Het zal niet verbazen dat het geluidsniveau van vrijwel alle akoestische muziekinstrumenten boven de 80dB ligt. In een orkest lopen vooral de koperblazers, slagwerkers en orkestleden die daarbij het dichtst in de buurt zitten het grootste risico. Soms krijgen trompetten en trombones in het orkest ook wel schermpjes voor zich.Logisch varieert de blootstelling per musicus, instrument, positie in het orkest, de afstand tot de geluidsbron en de duur van de blootstelling. Belangrijk gegeven is dat de geluidsintensiteit kwadratisch met de afstand tot de geluidsbron toe- en afneemt. Hoe dichter de orkestleden op elkaar zitten (orkestbak in de opera bijvoorbeeld), hoe zwaarder de belasting.Hier wat globale gegevens
Instrument gemiddelde dagelijkse blootstelling in dB
ARBO norm 80
eerste viool (voor) 79
eerste viool (achter) 81
tweede viool (voor) 80
tweede viool (achter) 82
altviool (voor) 80
altviool (achter) 84
cello (voor) 80
cello (achter) 82
hobo/fagot 83
fluit/klarinet 84
harp 82
hoorns 88
bekkens 81
pauken 85
trompetten/trombones 88
Vaak zijn musici zich minder bewust van het geluid van het eigen instrument. Het geluid daarvan – ook tijdens het studeren en lesgeven – is verantwoordelijk voor meer dan de helft van de dagelijkse geluidsdosis.

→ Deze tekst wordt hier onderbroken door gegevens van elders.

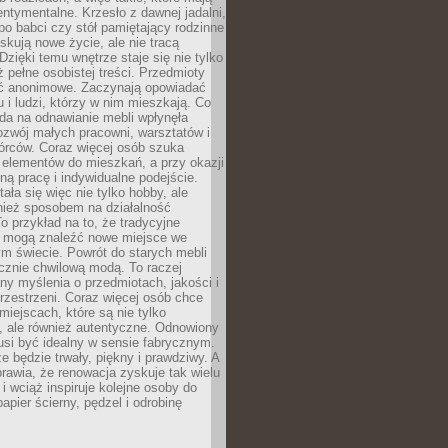
ntymentalne. Krzesło z dawnej jadalni,
po babci czy stół pamiętający rodzinne
skują nowe życie, ale nie tracą
zięki temu wnętrze staje się nie tylko
eż pełne osobistej treści. Przedmioty
yć anonimowe. Zaczynają opowiadać
u i ludzi, którzy w nim mieszkają. Co
da na odnawianie mebli wpłynęła
ozwój małych pracowni, warsztatów i
órców. Coraz więcej osób szuka
 elementów do mieszkań, a przy okazji
ną pracę i indywidualne podejście.
ała się więc nie tylko hobby, ale
ież sposobem na działalność
 przykład na to, że tradycyjne
i mogą znaleźć nowe miejsce we
m świecie. Powrót do starych mebli
ącznie chwilową modą. To raczej
y myślenia o przedmiotach, jakości i
rzestrzeni. Coraz więcej osób chce
iejscach, które są nie tylko
, ale również autentyczne. Odnowiony
si być idealny w sensie fabrycznym.
e będzie trwały, piękny i prawdziwy. A
prawia, że renowacja zyskuje tak wielu
i wciąż inspiruje kolejne osoby do
apier ścierny, pędzel i odrobinę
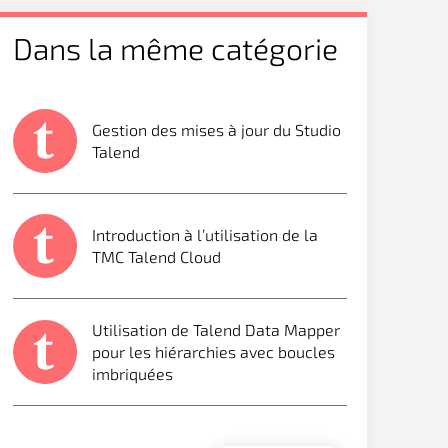
Dans la même catégorie
Gestion des mises à jour du Studio
Talend
Introduction à l’utilisation de la
TMC Talend Cloud
Utilisation de Talend Data Mapper
pour les hiérarchies avec boucles
imbriquées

Geluidsniveau van muziekinstrumenten tijdens een forte in een gestoffeerde woonkamer
sopraan blokfluit 80
akoestische gitaar 80
viool 82
cello 83
contrabas 86
hobo 88
strijkkwartet 88
dwarsfluit 90
klarinet 91
piano 92
fagot 92
hoorn 92
tuba 92
trombone 92
trompet 95
vleugel 96
Logisch dat menige orkestmusicus gehoorklachten krijgt. Soms zijn die van voorbijgaande aard zoals oorsuizen of tijdelijke vermindering van het gehoor. Erger zijn permanente tinnitus en andere blijvende schade die volgens een Zweeds onderzoek van Kähäri uit Göteborg bij wel vijfenenzeventig procent van de onderzochte musici meestal geleidelijk ontstaat.

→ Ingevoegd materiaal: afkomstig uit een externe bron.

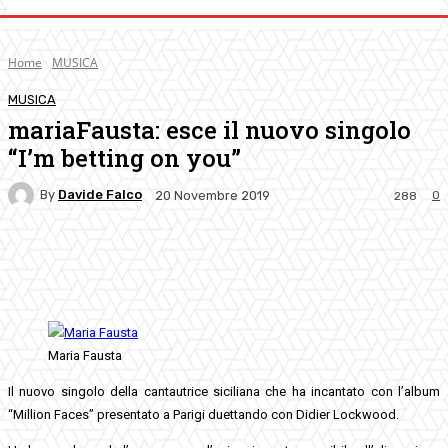
Home
MUSICA
MUSICA
mariaFausta: esce il nuovo singolo
“I’m betting on you”
By
Davide Falco
0
20 Novembre 2019
288
Facebook
Twitter
Pinterest
WhatsApp
Maria Fausta
Il nuovo singolo della cantautrice siciliana che ha incantato con l’album
“Million Faces” presentato a Parigi duettando con Didier Lockwood.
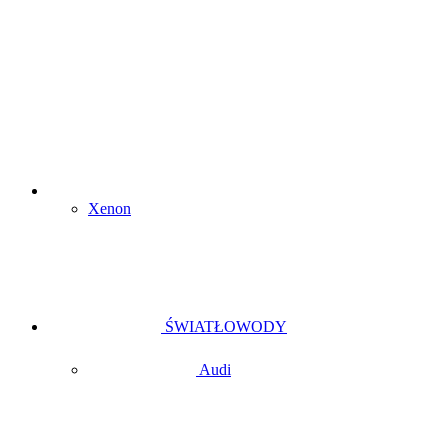
Xenon
ŚWIATŁOWODY
Audi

Andere vormen van gehoorschade zijn hyperacusis, een sterk verhoogde gevoeligheid voor scherpe geluiden omdat bij de patiënt de gehoorgrens die normaal bij 130 tot 140dB ligt is verlaagd tot 80 à 90dB, diplacusis waarbij het linker oor toonhoogtes anders waarneemt dan het rechter of vice versa. Bekend is ook dat met het toenemen van de leeftijd de waarneming van hoge tonen vermindert. En tenslotte distorsie, vervorming, een sterk verschillende gevoeligheid van linker- en rechteroor.
Beschermende maatregelen
Het aanbrengen van geluidsabsorberende bekleding in repetitie- en inspeelruimtes, maar ook thuis in de studeerruimte.
Plaatsing van met microsorber beklede vrijstaande schermen voor de trompetten en trombones die voor 3dB, in de hoge frequenties zelfs tot 18dB demping bieden
Alternatieve orkestopstelling en roulatie binnen de strijkersgroepen
Gebruik van individuele gehoorbeschermers als otoplastieken en intelligente elektro-akoestische beschermers.